[Items from a dataset]

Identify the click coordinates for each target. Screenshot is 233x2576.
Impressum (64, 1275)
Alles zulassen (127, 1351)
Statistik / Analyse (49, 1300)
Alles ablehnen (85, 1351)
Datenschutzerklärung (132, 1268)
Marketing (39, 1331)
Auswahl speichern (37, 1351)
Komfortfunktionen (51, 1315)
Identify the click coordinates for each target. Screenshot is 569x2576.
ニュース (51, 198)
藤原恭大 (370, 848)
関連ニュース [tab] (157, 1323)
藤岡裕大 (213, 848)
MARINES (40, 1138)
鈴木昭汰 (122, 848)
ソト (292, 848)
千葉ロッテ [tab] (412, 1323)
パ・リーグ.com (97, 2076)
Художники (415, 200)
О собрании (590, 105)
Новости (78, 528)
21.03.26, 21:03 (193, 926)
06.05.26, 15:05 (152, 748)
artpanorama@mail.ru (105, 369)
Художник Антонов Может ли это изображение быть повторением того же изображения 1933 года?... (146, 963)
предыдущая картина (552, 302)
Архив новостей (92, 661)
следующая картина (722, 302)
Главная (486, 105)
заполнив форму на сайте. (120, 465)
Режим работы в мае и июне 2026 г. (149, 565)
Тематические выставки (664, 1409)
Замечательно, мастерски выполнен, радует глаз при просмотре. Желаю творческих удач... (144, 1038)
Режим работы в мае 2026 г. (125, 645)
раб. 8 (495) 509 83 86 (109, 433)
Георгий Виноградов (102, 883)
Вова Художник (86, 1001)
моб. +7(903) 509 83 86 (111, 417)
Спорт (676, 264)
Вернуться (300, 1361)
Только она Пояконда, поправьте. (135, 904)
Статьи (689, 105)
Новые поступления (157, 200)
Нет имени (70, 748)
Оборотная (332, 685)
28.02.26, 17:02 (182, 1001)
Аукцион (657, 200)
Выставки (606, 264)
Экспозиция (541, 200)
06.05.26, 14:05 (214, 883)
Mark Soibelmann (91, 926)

=== Your instructions ===
From the data above, copy out every line with the string "target" in it.

=== Response to this exercise ===
Identify the click coordinates for each target. Screenshot is 233x2576.
Identify the click coordinates for each target. Screenshot is 569x2576.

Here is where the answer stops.